[Opening RECORDS SHOWN section]
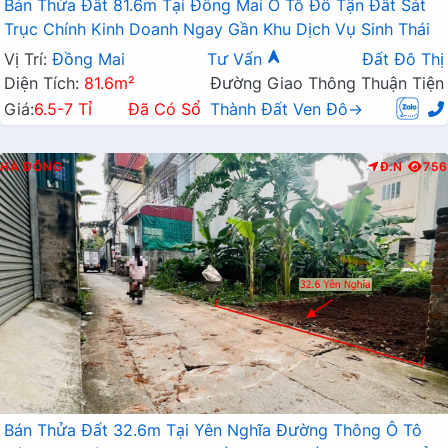
Bán Thửa Đất 81.6m Tại Đồng Mai Ô Tô Đỗ Tận Đất Sát
Trục Chính Kinh Doanh Ngay Gần Khu Dịch Vụ Sinh Thái
Vị Trí:
Đồng Mai
Tư Vấn
Đất Đô Thị
Diện Tích:
81.6m²
Đường Giao Thông Thuận Tiện
Giá:
6.5-7 Tỉ
Đã Có Sổ
Thành Đất Ven Đô→
HÀ ĐÔNG
Đ.N
756
Bán Thửa Đất 32.6m Tại Yên Nghĩa Đường Thông Ô Tô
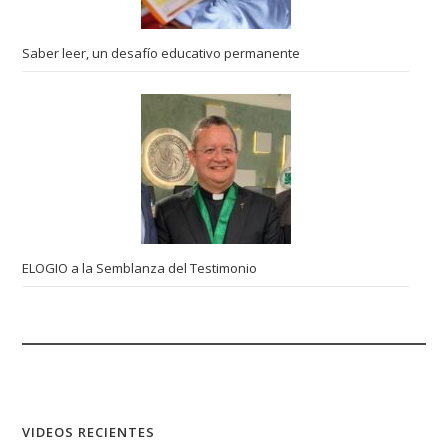
Saber leer, un desafío educativo permanente
ELOGIO a la Semblanza del Testimonio
VIDEOS RECIENTES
[Closing RECORDS SHOWN section]
▶ _WHAT NEEDS TO BE DONE_: Every line holding the word "Đường" should be copied out of the records above.

▶ _TASK SOLUTION_:
Đường Giao Thông Thuận Tiện
Bán Thửa Đất 32.6m Tại Yên Nghĩa Đường Thông Ô Tô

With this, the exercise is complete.